Only the line containing "Video-Grabber HDMI" and the lines after it, through the end of the data below, are to be returned, each exactly as it stands.

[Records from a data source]
· · · · ·

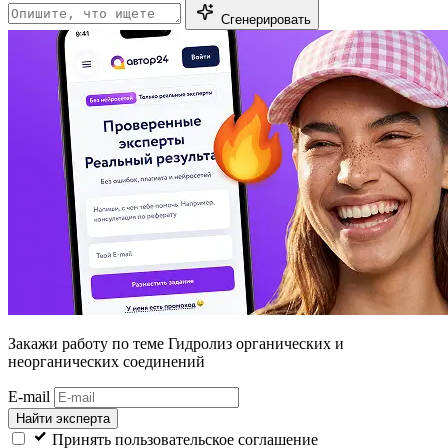
Сгенерировать
Закажи работу
по теме Гидролиз органических и
неорганических соединений
E-mail
Найти эксперта
Принять пользовательское соглашение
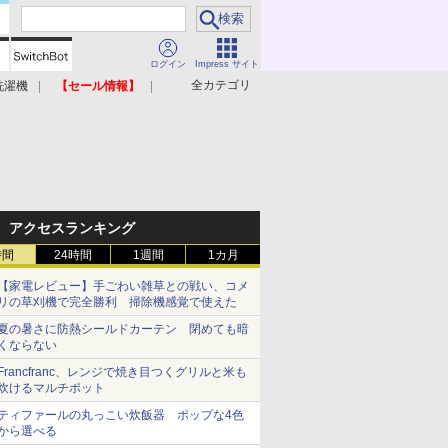
ログイン
Impress サイト
全カテゴリ
洗濯機
【セール情報】
照明器具
美容家電
アクセスランキング
時間
24時間
1週間
1カ月
【家電レビュー】手ごわい雑草との戦い、コメ
リの草刈機で完全勝利 掃除機感覚で使えた
夏の暑さに防熱シールドカーテン 閉めても暗
くならない
Francfranc、レンジで焼き目つくグリルと米も
炊けるマルチポット
ティファールの丸っこい炊飯器 ポップな4色
から選べる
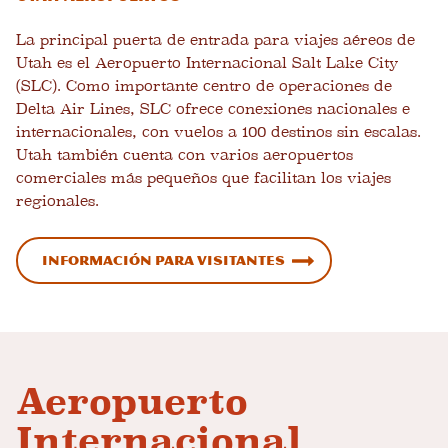
La principal puerta de entrada para viajes aéreos de
Utah es el Aeropuerto Internacional Salt Lake City
(SLC). Como importante centro de operaciones de
Delta Air Lines, SLC ofrece conexiones nacionales e
internacionales, con vuelos a 100 destinos sin escalas.
Utah también cuenta con varios aeropuertos
comerciales más pequeños que facilitan los viajes
regionales.
Información para visitantes
Aeropuerto
Internacional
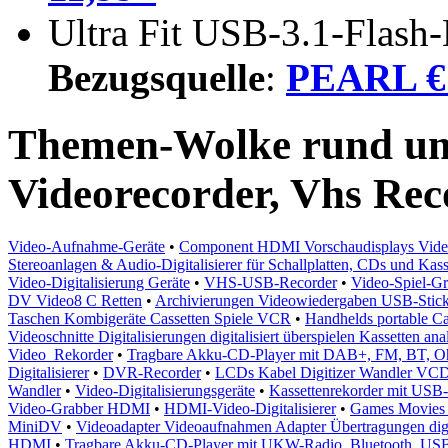
Ultra Fit USB-3.1-Flash
Bezugsquelle
:
PEARL € 
Themen-Wolke rund um 
Videorecorder, Vhs Rec
Video-Aufnahme-Geräte
•
Component HDMI Vorschaudisplays Videoq
Stereoanlagen & Audio-Digitalisierer für Schallplatten, CDs und Kass
Video-Digitalisierung Geräte
•
VHS-USB-Recorder
•
Video-Spiel-G
DV Video8 C Retten
•
Archivierungen Videowiedergaben USB-Stick
Taschen Kombigeräte Cassetten Spiele VCR
•
Handhelds portable Car
Videoschnitte Digitalisierungen digitalisiert überspielen Kassetten an
Video_Rekorder
•
Tragbare Akku-CD-Player mit DAB+, FM, BT, O
Digitalisierer
•
DVR-Recorder
•
LCDs Kabel Digitizer Wandler VCD
Wandler
•
Video-Digitalisierungsgeräte
•
Kassettenrekorder mit USB-
Video-Grabber HDMI
•
HDMI-Video-Digitalisierer
•
Games Movies 
MiniDV
•
Videoadapter Videoaufnahmen Adapter Übertragungen digi
HDMI
•
Tragbare Akku-CD-Player mit UKW-Radio, Bluetooth, US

· · · · ·

Exercise output:
Video-Grabber HDMI
•
HDMI-Video-Digitalisierer
•
Games Movies 
MiniDV
•
Videoadapter Videoaufnahmen Adapter Übertragungen digi
HDMI
•
Tragbare Akku-CD-Player mit UKW-Radio, Bluetooth, US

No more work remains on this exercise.